The x86-64 architecture allows unaligned memory access. It even allows for atomic operations on data split across two cache lines. This type of atomic operation is called a “split lock”. The name likely comes from the LOCK prefix that is prepended to CPU instructions to make them atomic. There are some references to split locks in the Intel® 64 and IA-32 Architectures Software Developer’s Manual, but it’s performance impact is not quantified. I found the best official Intel documentation on split locks in a archived Intel forum post:

A common atomic lock will not be transferred to a bus lock except in exceptional circumstances of either the memory of the lock residing in uncacheable memory or if the lock extends beyond a cache line boundary splitting cache lines.

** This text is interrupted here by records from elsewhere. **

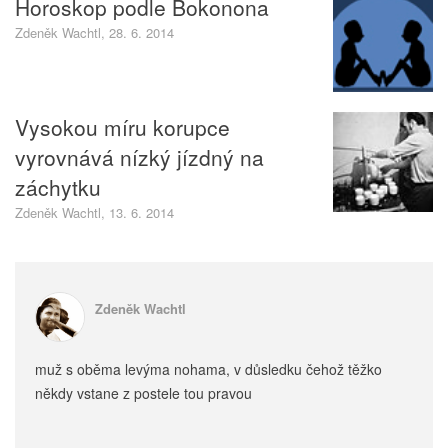
Horoskop podle Bokonona
Zdeněk Wachtl, 28. 6. 2014
Vysokou míru korupce
vyrovnává nízký jízdný na
záchytku
Zdeněk Wachtl, 13. 6. 2014
Zdeněk Wachtl
muž s oběma levýma nohama, v důsledku čehož těžko
někdy vstane z postele tou pravou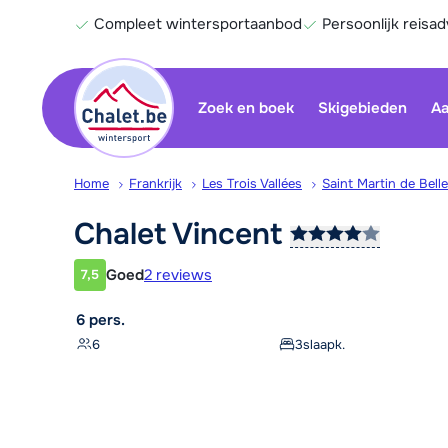
Compleet wintersportaanbod
Persoonlijk reisad
Zoek en boek
Skigebieden
Aa
Home
Frankrijk
Les Trois Vallées
Saint Martin de Belle
Chalet
Vincent
Goed
2 reviews
7,5
Klantwaardering
6 pers.
6
3
slaapk.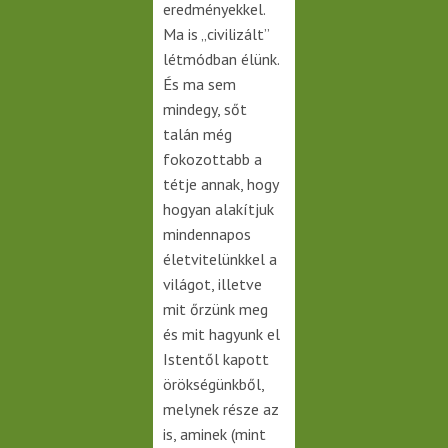
eredményekkel.
Ma is „civilizált”
létmódban élünk.
És ma sem
mindegy, sőt
talán még
fokozottabb a
tétje annak, hogy
hogyan alakítjuk
mindennapos
életvitelünkkel a
világot, illetve
mit őrzünk meg
és mit hagyunk el
Istentől kapott
örökségünkből,
melynek része az
is, aminek (mint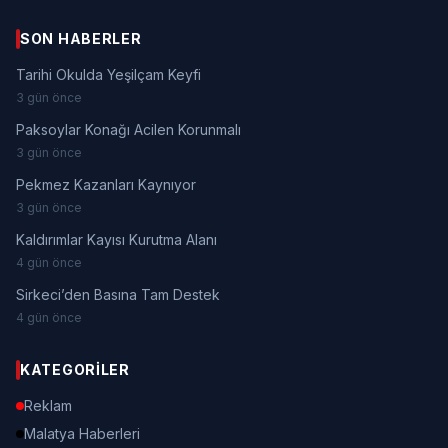
SON HABERLER
Tarihi Okulda Yeşilçam Keyfi
3 gün önce
Paksoylar Konağı Acilen Korunmalı
3 gün önce
Pekmez Kazanları Kaynıyor
3 gün önce
Kaldırımlar Kayısı Kurutma Alanı
4 gün önce
Sirkeci’den Basına Tam Destek
4 gün önce
KATEGORILER
Reklam
Malatya Haberleri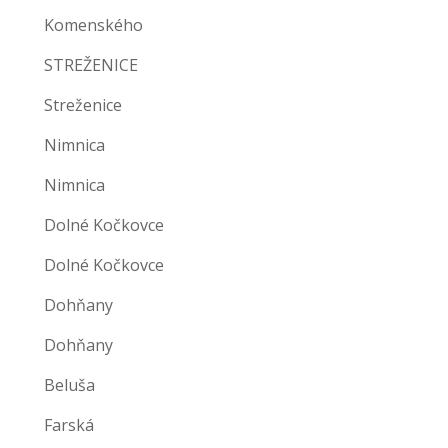
Komenského
STREŽENICE
Streženice
Nimnica
Nimnica
Dolné Kočkovce
Dolné Kočkovce
Dohňany
Dohňany
Beluša
Farská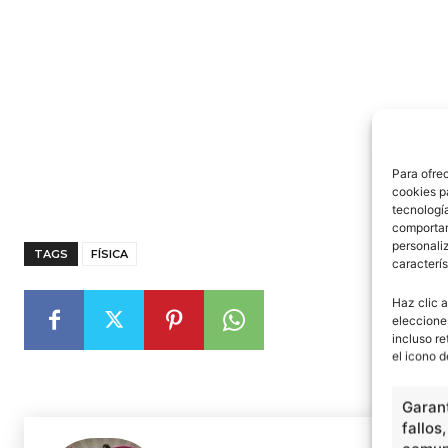
Para ofre
cookies p
tecnologí
comportam
personaliz
TAGS
FÍSICA
caracterís
Haz clic a
eleccione
incluso re
el icono d
Garant
fallos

Bus locks impact all architectures on all OS’s. Bus locks have a very high performance penalty of ~1000 cycles. It is highly recommended to avoid locks in uncacheable memory and to make sure the memory addresses of the locked are aligned.

The LWN.net article “Detecting and handling split locks” also has additional information and discussion on split locks.

Since split locks causes the whole memory bus to be locked as opposed to only the affected cache line for normal atomic operations. This affects memory accesses for the whole system and not only the cores issuing split lock operations.

Measuring split locks performance

Let’s measure how a split lock affects a simple atomic counter. We make a small program that atomically increments a integer one million times and measure how long the operation takes. For aligned atomic access:

std::atomic<uint32_t> v;
auto start = std::chrono::system_clock::now();
for (std::size_t i = 0; i < niter; ++i) {
    v.fetch_add(1, std::memory_order_acquire);
}
auto stop = std::chrono::system_clock::now();
std::cout << (stop - start).count() / niter << std::endl;

Running this on my computer I get 6 nanoseconds per operation.

For unaligned “split lock” atomic accces:

char buf[128] = {};
auto *v = reinterpret_cast<std::atomic<uint32_t>*>((uint64_t)buf | 61);
auto start = std::chrono::system_clock::now();
for (std::size_t i = 0; i < niter; ++i) {
    v->fetch_add(1, std::memory_order_acquire);
}
auto stop = std::chrono::system_clock::now();
std::cout << (stop - start).count() / niter << std::endl;

Running the above on my computer I get 1194 nanoseconds per operation. That’s two hundred times slower, two orders of magnitude!

Detecting split locks

Intel CPUs have a performance counter SQ_MISC.SPLIT_LOCK measuring number of split lock operations. On linux systems you can check this with the perf command:

$ perf stat -e sq_misc.split_lock ./a.out

 Performance counter stats for './a.out':

         1,000,000      sq_misc.split_lock:u                                        

       1.203341403 seconds time elapsed

       1.199243000 seconds user
       0.000000000 seconds sys

In the above case the program issued 1,000,000 split lock operations.

Conclusion

Avoid split lock atomic operations. They are two orders of magnitude slower than aligned atomic operations.